WYD In Need of a Reboot

A few words on World Youth Day, which just wrapped up in Lisbon, on which much ink has already been spilled: There is, as in most things, the good, the bad and the ugly – is there a beautiful? Not in the liturgical celebrations, which came across – as so often in our ecclesia moderna, – as uninspiring, if not banal, or even entirely unfitting. Witness the plastic food container ‘tabernacles’, replete with vigil lamps, before which young people were seen adoring. I’m not sure if this was sacrilege, but it was at least unnecessarily irreverent. It’s one thing to endure such in a prisoner-of-war camp, but at a youth gather?  Could they not find some fitting temporary tabernacles somewhere, or have them constructed?  One can only hope the Hosts inside were in ciboria.

Part of the problem even in the earlier iterations of World Youth Days were the sheer logistics of it all, which gives rise to other problems, even if these be unintended (and one wonders how unintended they now are). Hundreds of thousands of nubile youth only lightly formed in faith and virtue sleeping in fields with nary any enforced separation and ‘room for the Holy Spirit’ is not propaedeutic to chastity. We may thank God that it is not WYD is not Woodstock, where unhinged libido reigned supreme. And at least there were plenty of opportunities for confession.
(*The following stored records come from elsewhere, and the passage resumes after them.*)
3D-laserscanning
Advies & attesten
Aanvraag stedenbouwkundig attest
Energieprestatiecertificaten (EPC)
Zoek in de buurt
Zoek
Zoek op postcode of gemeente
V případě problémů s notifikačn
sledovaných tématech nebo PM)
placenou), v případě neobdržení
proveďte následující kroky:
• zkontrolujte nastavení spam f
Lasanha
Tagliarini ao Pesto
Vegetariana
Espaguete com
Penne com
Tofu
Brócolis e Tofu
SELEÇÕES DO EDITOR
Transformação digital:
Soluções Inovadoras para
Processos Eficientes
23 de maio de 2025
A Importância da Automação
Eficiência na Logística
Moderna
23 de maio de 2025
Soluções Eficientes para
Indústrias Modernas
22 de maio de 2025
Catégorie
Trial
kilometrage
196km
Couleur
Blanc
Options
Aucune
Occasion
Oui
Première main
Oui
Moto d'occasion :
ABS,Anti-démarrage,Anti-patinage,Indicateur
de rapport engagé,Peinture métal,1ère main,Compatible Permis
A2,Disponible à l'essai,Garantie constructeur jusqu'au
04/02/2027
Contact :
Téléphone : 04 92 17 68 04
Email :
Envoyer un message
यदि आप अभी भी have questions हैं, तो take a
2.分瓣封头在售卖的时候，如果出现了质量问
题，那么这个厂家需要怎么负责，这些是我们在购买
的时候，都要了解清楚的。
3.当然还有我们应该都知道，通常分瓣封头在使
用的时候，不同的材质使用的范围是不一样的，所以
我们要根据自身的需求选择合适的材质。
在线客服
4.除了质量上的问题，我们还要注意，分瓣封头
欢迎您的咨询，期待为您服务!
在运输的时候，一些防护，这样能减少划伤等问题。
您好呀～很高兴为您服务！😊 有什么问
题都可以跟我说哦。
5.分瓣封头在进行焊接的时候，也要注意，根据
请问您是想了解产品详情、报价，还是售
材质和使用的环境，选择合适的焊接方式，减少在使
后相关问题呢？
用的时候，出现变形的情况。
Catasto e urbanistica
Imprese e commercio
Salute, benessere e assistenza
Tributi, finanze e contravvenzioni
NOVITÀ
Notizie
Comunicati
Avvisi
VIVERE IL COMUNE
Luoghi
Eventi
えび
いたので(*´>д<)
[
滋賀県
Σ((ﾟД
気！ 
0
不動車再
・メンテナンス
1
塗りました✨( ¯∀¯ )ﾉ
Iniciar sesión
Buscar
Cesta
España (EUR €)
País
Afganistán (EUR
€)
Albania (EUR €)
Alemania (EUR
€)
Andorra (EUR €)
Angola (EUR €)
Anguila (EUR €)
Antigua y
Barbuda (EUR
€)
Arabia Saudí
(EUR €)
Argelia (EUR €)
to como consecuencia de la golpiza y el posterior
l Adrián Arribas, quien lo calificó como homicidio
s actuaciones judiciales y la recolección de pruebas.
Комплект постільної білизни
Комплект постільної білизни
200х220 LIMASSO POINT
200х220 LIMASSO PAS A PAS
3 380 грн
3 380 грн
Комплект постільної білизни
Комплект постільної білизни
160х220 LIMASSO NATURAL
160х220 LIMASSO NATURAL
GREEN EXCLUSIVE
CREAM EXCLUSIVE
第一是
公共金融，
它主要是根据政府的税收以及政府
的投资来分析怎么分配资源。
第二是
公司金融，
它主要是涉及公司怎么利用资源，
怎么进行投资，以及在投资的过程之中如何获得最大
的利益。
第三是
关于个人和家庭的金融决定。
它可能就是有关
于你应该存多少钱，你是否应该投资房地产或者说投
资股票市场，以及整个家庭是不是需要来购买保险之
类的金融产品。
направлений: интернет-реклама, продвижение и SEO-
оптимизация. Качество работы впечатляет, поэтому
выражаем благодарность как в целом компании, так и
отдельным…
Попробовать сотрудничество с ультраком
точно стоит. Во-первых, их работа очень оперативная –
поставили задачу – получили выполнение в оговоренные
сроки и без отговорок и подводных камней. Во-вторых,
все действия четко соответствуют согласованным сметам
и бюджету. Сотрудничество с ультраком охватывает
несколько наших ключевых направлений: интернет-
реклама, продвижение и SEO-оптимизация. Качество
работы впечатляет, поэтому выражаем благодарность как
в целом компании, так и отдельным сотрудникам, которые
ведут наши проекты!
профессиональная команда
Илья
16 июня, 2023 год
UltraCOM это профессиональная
More to the point are the liturgical problems of WYD, and in particular the dignity of Holy Mass. I recall being in Toronto in 2002, about a half a mile (give or take) from the altar at Downsfield, of which I could see nothing. I could only ‘participate’ via jumbotron – a prelude, now that I think of it, of Covidian Masses by computer. The video feed stopped working part-way through, and most people around me started to leave, packing up their gear even as Mass was underway, and a mass exodus – pun intended – started, of near-biblical proportions. It was the Lord’s Day, and I could not help but think that all these people had missed their Sunday obligation.

And need we recount the manner in which Holy Communion is distributed? Eucharistic ministers appearing apparently out of nowhere, people lined up haphazardly, Hosts handed out – into grabby and grubby hands – from Ikea dishes, chaos abounding.
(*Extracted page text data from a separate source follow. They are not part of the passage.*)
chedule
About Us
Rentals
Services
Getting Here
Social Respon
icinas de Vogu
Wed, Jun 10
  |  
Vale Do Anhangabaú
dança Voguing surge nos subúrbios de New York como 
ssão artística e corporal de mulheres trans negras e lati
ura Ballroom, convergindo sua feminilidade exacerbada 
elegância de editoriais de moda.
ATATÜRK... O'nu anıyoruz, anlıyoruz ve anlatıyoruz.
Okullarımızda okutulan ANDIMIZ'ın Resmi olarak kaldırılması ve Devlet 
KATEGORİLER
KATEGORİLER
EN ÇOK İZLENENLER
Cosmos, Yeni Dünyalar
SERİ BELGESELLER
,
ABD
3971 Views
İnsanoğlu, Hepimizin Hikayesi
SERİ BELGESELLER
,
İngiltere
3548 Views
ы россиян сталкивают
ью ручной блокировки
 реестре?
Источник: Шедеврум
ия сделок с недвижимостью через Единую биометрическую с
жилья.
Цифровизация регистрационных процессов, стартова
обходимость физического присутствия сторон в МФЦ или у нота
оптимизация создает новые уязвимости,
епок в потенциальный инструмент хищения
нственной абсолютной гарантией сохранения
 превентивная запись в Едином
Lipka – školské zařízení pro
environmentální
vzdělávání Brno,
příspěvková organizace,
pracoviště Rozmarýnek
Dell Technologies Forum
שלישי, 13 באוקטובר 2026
There must be a way to hold large outdoor Masses with due reverence, as they did with Eucharistic Congresses and such in the past. The Traditional Latin Mass, for a start, would induce more piety in the participants, with its stricter liturgical rules.

Then we have the ideological bias. At least in previous WYD’s, the teaching was generally sound, with a few exceptions. Now, the young people are treated to ambiguities and pronouncements that make them scratch their heads – what’s all that about priests playing soccer rather than teaching doctrine; or that everyone belongs to the Church; or that God loves everyone just as they are; or to go forth and make a mess, and whatever it is the very Jesuitical Father James Martin has in his agenda, all of which is left largely unclarified, but does leave these impressionable minds at least slightly unsettled? Yes, there are still pious words, but, what really will they remember, especially via the amplification and repetition of juicy soundbites via modern media?
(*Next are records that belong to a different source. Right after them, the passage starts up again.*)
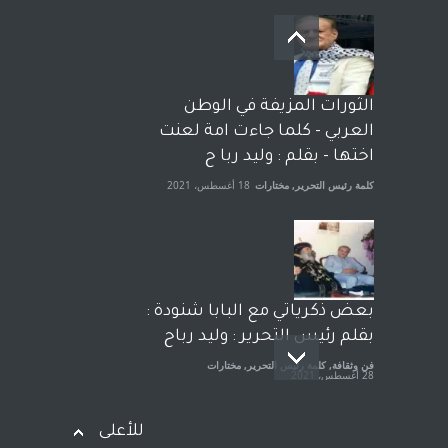
بعد معارك قضائية طاحنة كتب
وترافع فيها بنفسه مرة اخرى..
الشيخ طارق يوسف يقهر
الحكومة الأمريكية ، فأعطوه
الثورات المزيفة في الوطن
الجنسية عن يد وهم صاغرون،
العربي - كلما جاءت امة لعنت
آراء حرة
,
مختارات
7 أبريل، 2023
اختها - بقلم : وليد ربا ح
كلمة رئيس التحرير
,
مختارات
18 أغسطس، 2021
بعض ذكرياتي مع البابا شنودة :
بقلم رئيس التحرير : وليد رباح
فن وثقافة
,
كلمة رئيس التحرير
,
مختارات
28 أغسطس، 2021
للأعلى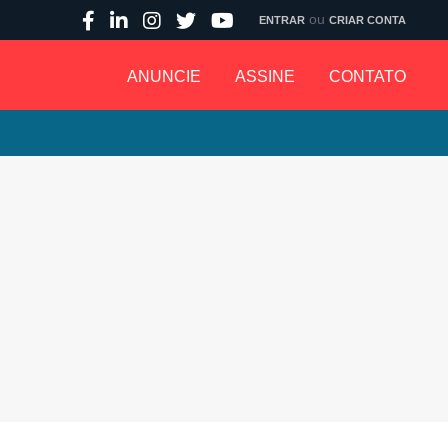
ou
ENTRAR
CRIAR CONTA
ANUNCIE
ASSINE
CONTATO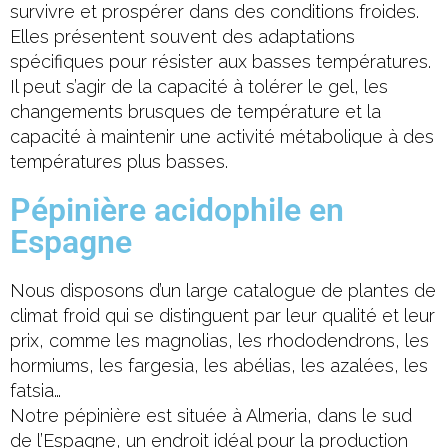
survivre et prospérer dans des conditions froides.
Elles présentent souvent des adaptations
spécifiques pour résister aux basses températures.
Il peut s’agir de la capacité à tolérer le gel, les
changements brusques de température et la
capacité à maintenir une activité métabolique à des
températures plus basses.
Pépinière acidophile en
Espagne
Nous disposons d’un large catalogue de plantes de
climat froid qui se distinguent par leur qualité et leur
prix, comme les magnolias, les rhododendrons, les
hormiums, les fargesia, les abélias, les azalées, les
fatsia…
Notre pépinière est située à Almeria, dans le sud
de l’Espagne, un endroit idéal pour la production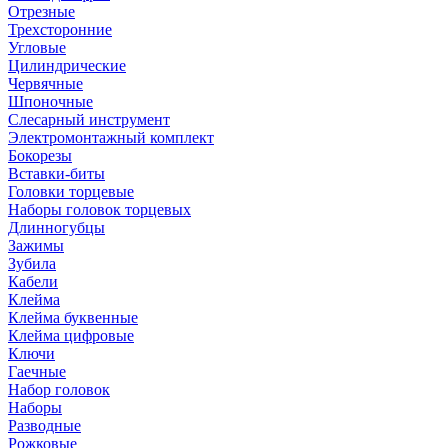
Отрезные
Трехсторонние
Угловые
Цилиндрические
Червячные
Шпоночные
Слесарный инструмент
Электромонтажный комплект
Бокорезы
Вставки-биты
Головки торцевые
Наборы головок торцевых
Длинногубцы
Зажимы
Зубила
Кабели
Клейма
Клейма буквенные
Клейма цифровые
Ключи
Гаечные
Набор головок
Наборы
Разводные
Рожковые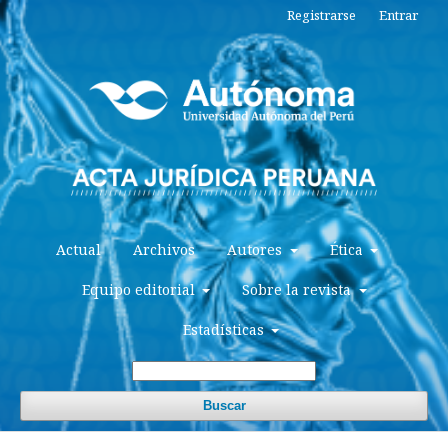
Registrarse
Entrar
Actual
Archivos
Autores
Ética
Equipo editorial
Sobre la revista
Estadísticas
Buscar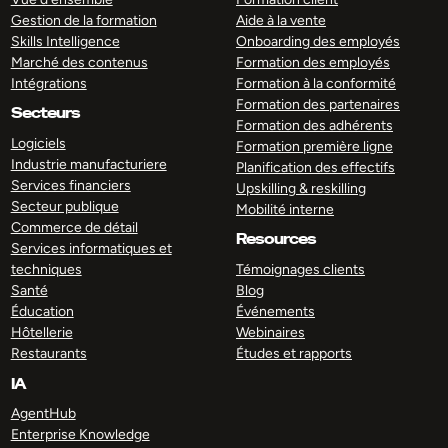
Gestion de la formation
Aide à la vente
Skills Intelligence
Onboarding des employés
Marché des contenus
Formation des employés
Intégrations
Formation à la conformité
Formation des partenaires
Secteurs
Formation des adhérents
Logiciels
Formation première ligne
Industrie manufacturiere
Planification des effectifs
Services financiers
Upskilling & reskilling
Secteur publique
Mobilité interne
Commerce de détail
Resources
Services informatiques et
techniques
Témoignages clients
Santé
Blog
Éducation
Événements
Hôtellerie
Webinaires
Restaurants
Études et rapports
IA
AgentHub
Enterprise Knowledge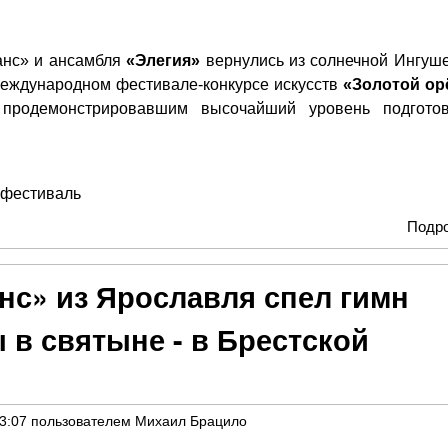
анс» и ансамбля
«Элегия»
вернулись из солнечной Ингуше
 Международном фестивале-конкурсе искусств
«Золотой ор
продемонстрировавшим высочайший уровень подгото
фестиваль
Подр
нс» из Ярославля спел гимн
 в святыне - в Брестской
13:07
пользователем
Михаил Брацило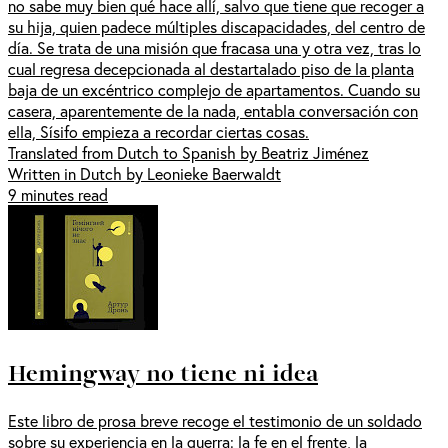
no sabe muy bien qué hace allí, salvo que tiene que recoger a
su hija, quien padece múltiples discapacidades, del centro de
día. Se trata de una misión que fracasa una y otra vez, tras lo
cual regresa decepcionada al destartalado piso de la planta
baja de un excéntrico complejo de apartamentos. Cuando su
casera, aparentemente de la nada, entabla conversación con
ella, Sísifo empieza a recordar ciertas cosas.
Translated from Dutch to Spanish by Beatriz Jiménez
Written in Dutch by Leonieke Baerwaldt
9 minutes read
Hemingway no tiene ni idea
Este libro de prosa breve recoge el testimonio de un soldado
sobre su experiencia en la guerra: la fe en el frente, la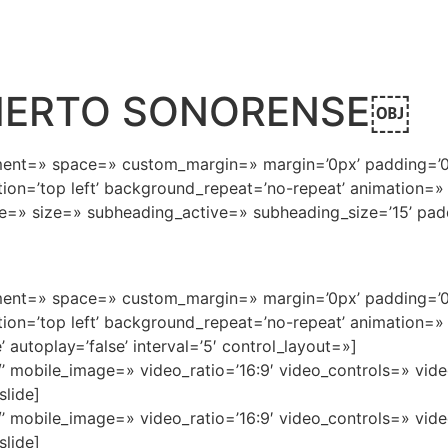
SIERTO SONORENSE￼
ignment=» space=» custom_margin=» margin=’0px’ padding=’
on=’top left’ background_repeat=’no-repeat’ animation=»
tyle=» size=» subheading_active=» subheading_size=’15’ pa
ignment=» space=» custom_margin=» margin=’0px’ padding=’
on=’top left’ background_repeat=’no-repeat’ animation=»
’ autoplay=’false’ interval=’5′ control_layout=»]
://’ mobile_image=» video_ratio=’16:9′ video_controls=» v
slide]
://’ mobile_image=» video_ratio=’16:9′ video_controls=» v
slide]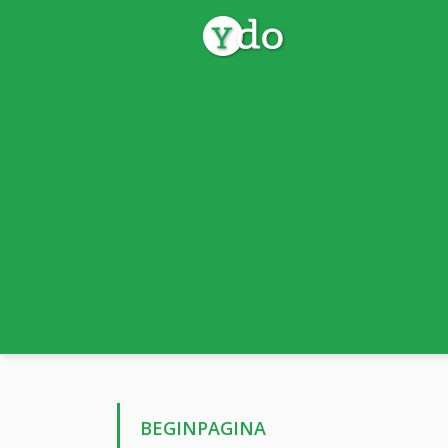
BEGINPAGINA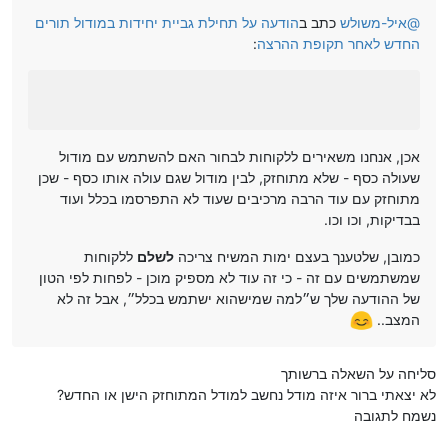
@
איל-משולש
כתב ב
הודעה על תחילת גביית יחידות במודול תורים
החדש לאחר תקופת ההרצה
:
אכן, אנחנו משאירים ללקוחות לבחור האם להשתמש עם מודול
שעולה כסף - שלא מתוחזק, לבין מודול שגם עולה אותו כסף - שכן
מתוחזק עם עוד הרבה מרכיבים שעוד לא התפרסמו בכלל ועוד
בבדיקות, וכו וכו.
כמובן, שלטענך בעצם ימות המשיח צריכה
לשלם
ללקוחות
שמשתמשים עם זה - כי זה עוד לא מספיק מוכן - לפחות לפי הטון
של ההודעה שלך ש״למה שמישהוא ישתמש בכלל״, אבל זה לא
המצב..
סליחה על השאלה ברשותך
לא יצאתי ברור איזה מודל נחשב למודל המתוחזק הישן או החדש?
נשמח לתגובה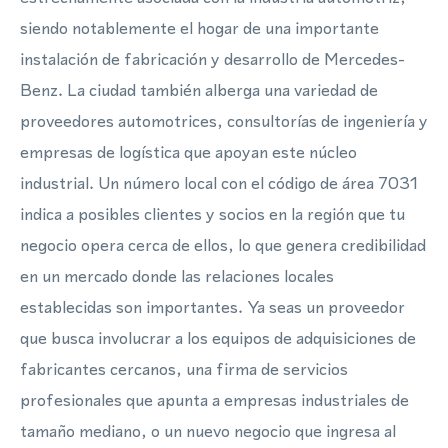
siendo notablemente el hogar de una importante
instalación de fabricación y desarrollo de Mercedes-
Benz. La ciudad también alberga una variedad de
proveedores automotrices, consultorías de ingeniería y
empresas de logística que apoyan este núcleo
industrial. Un número local con el código de área 7031
indica a posibles clientes y socios en la región que tu
negocio opera cerca de ellos, lo que genera credibilidad
en un mercado donde las relaciones locales
establecidas son importantes. Ya seas un proveedor
que busca involucrar a los equipos de adquisiciones de
fabricantes cercanos, una firma de servicios
profesionales que apunta a empresas industriales de
tamaño mediano, o un nuevo negocio que ingresa al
Is it better for the youth to have gone, than not? Numbers were certainly precipitously down from the salad days of these events, and I suppose much depends on the pilgrims themselves. There is good to be found everywhere and in everything. Friendships were formed, souls shriven, and, even in the midst of what sins there were, grace abounded.

All in all, however, WYD is in need of a serious reboot, in light of what was done in past eras, which is to say, Tradition. In fact, so does the Church. But that has always been the case – Ecclesia semper reformanda est – the Church, always in need of reform. And as that term implies, we must return again to what was, and what shall be again.